Q I am a 22- year- old yeshivah student who also attends college part-time. I plan to start shidduchim very soon, and I worry that my indecisiveness will make it more difficult when dating to figure out who the right one is for me. Do you have any advice about what I should be looking for in a potential wife and partner?
A Thanks for the question. You raise two important aspects. The first question is: What are the things that we should be looking for in a partner? And the second one is: How can I deal with indecisiveness and doubt even when you may have found your potential partner?
I believe that there are three factors one needs to consider when finding a partner. One is attraction, both physical and emotional. This means a desire to spend time with the person as well as to connect physically. Do you look forward to her company? Do wish you could spend more time with her? These are important for the initial connection and when they are present even to a small degree, they can increase and grow with time.
A second factor is similar life goals. This is important because so often in marriage we need to compromise and when the distance between what we’re both looking for is so vast, it makes it that much harder. This is especially true when addressing issues that carry meaning to each member of the couple. This includes outlook on life, level of religious observance, and what the ideal home should look like. This can also include things such as where to live, the role of money, and the importance of familial relationships and the role they play in each one’s life.

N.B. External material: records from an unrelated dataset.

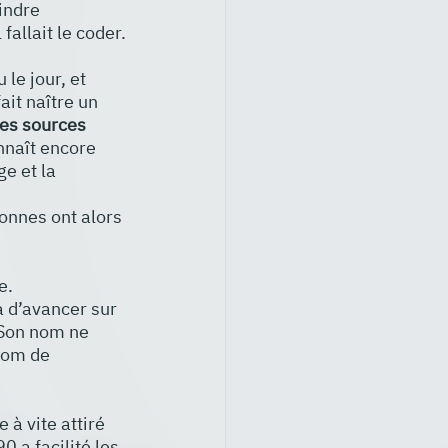
indre 
 fallait le coder.
le jour, et 
ait naître un 
es sources 
onnaît encore 
e et la 
onnes ont alors 
e. 
a d’avancer sur 
 Son nom ne 
nom de 
 à vite attiré 
 a facilité les 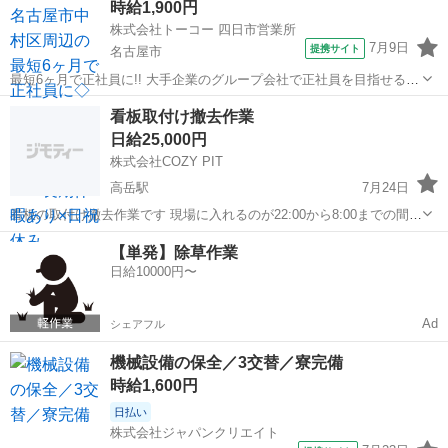
時給1,900円
株式会社トーコー 四日市営業所
7月9日
提携サイト
名古屋市
最短6ヶ月で正社員に!! 大手企業のグループ会社で正社員を目指せるお
仕事です。 〜お仕事内容〜 設備保全(電計) 保全計画に則した工事計
愛知
名古屋市
その他
看板取付け撤去作業
画・手配・工事管理 電計備品の管理 起業、修繕などの検討・見積など
日給25,000円
設備故障時の緊急対応...
株式会社COZY PIT
高岳駅
7月24日
看板の取付け撤去作業です 現場に入れるのが22:00から8:00までの間
うち作業は8時間 作業が早く終われば短くなることもあります。 資格
愛知
名古屋市
高岳駅
その他
【単発】除草作業
電気工事士2種 必須 単価25000円税込 8月スタート 東海地区を回りま
日給10000円〜
す
Ad
シェアフル
機械設備の保全／3交替／寮完備
時給1,600円
日払い
株式会社ジャパンクリエイト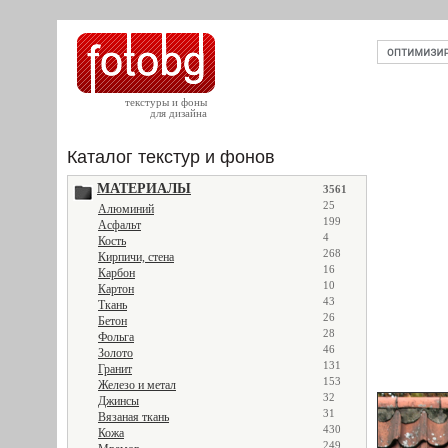
текстуры и фоны
для дизайна
Каталог текстур и фонов
МАТЕРИАЛЫ
3561
25
Алюминий
199
Асфальт
4
Кость
268
Кирпичи, стена
16
Карбон
10
Картон
43
Ткань
26
Бетон
28
Фольга
46
Золото
131
Гранит
153
Железо и метал
32
Джинсы
31
Вязаная ткань
430
Кожа
249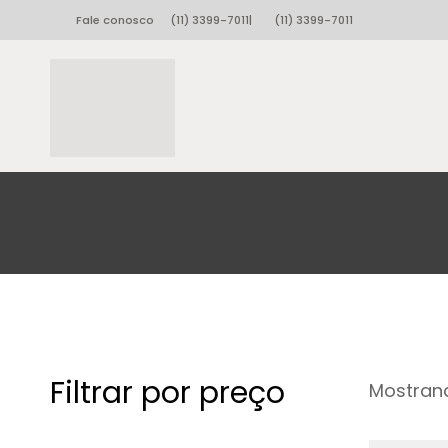
Fale conosco
(11) 3399-7011
|
(11) 3399-7011
Filtrar por preço
Mostrand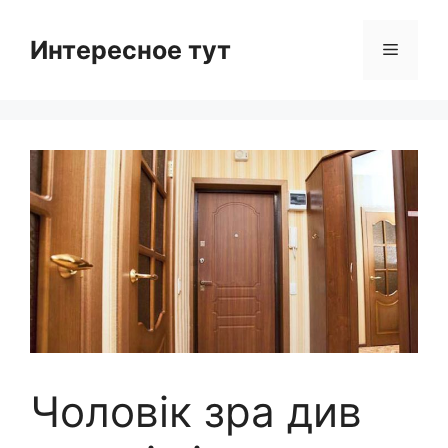
Skip
to
Интересное тут
Menu
content
Чоловік зра див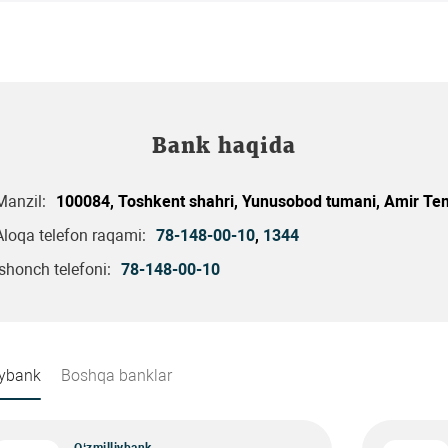
Bank haqida
Manzil:
100084, Toshkent shahri, Yunusobod tumani, Amir Tem
Aloqa telefon raqami:
78-148-00-10
,
1344
Ishonch telefoni:
78-148-00-10
iybank
Boshqa banklar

The third factor is that the person has an interest and an ability to work on themselves when it comes to their character. Perhaps this is the most important of the three. No matter how kind, patient, or giving we think we are, marriage will stretch us in ways we can’t anticipate when we’re single, and it will force us to either grow and mature, or experience tension and fighting. And whatever challenges marriage may bring, raising children will exponentially stretch you even more! When a couple is willing to address their shortcomings and try to grow, it brings connection and love between them.
I believe this concept also touches on your second question about dealing with indecisiveness. You need to ask yourself how much of your happiness in marriage is dependent on choosing the right person vs. what you do after you make the choice. Which one do you think holds more weight in determining happiness? This is a concept that applies to other decisions as well, big and small. Many of us believe that happiness is the direct automatic result of making the right choices when faced with options. (To be clear, I am not addressing moral decisions where there is a clear right and wrong.) We may believe this when it comes to decisions about choosing a job, buying a home, choosing a school, perhaps choosing a spouse. We need to ask ourselves if the decision is the true catalyst for happiness, or if that is more dependent on fully committing to the option we went with. Of course, this doesn’t mean ignoring our preferences and the three factors mentioned earlier. But if we are still unsure and find ourselves searching for the “perfect” partner? This can indicate that we are just avoiding facing uncertainty and/or assuming that our choice is the sole and primary determinant in the success of our relationship .
Once the three things are taken into consideration, we can argue that the “choice” part of getting married is over and the commitment part has now begun. We see both in sefarim (Rav Dessler) and secular psychology (Eric From, The Art of Loving) the concept that the work we put in after we make that choice in our relationships will truly determine what becomes of our marriage. So perhaps our making the “right” choice is more in our control than we initially thought. Of course, we should ask Hashem for His help and guidance when it comes to making this choice, and I hope you find your bashert soon!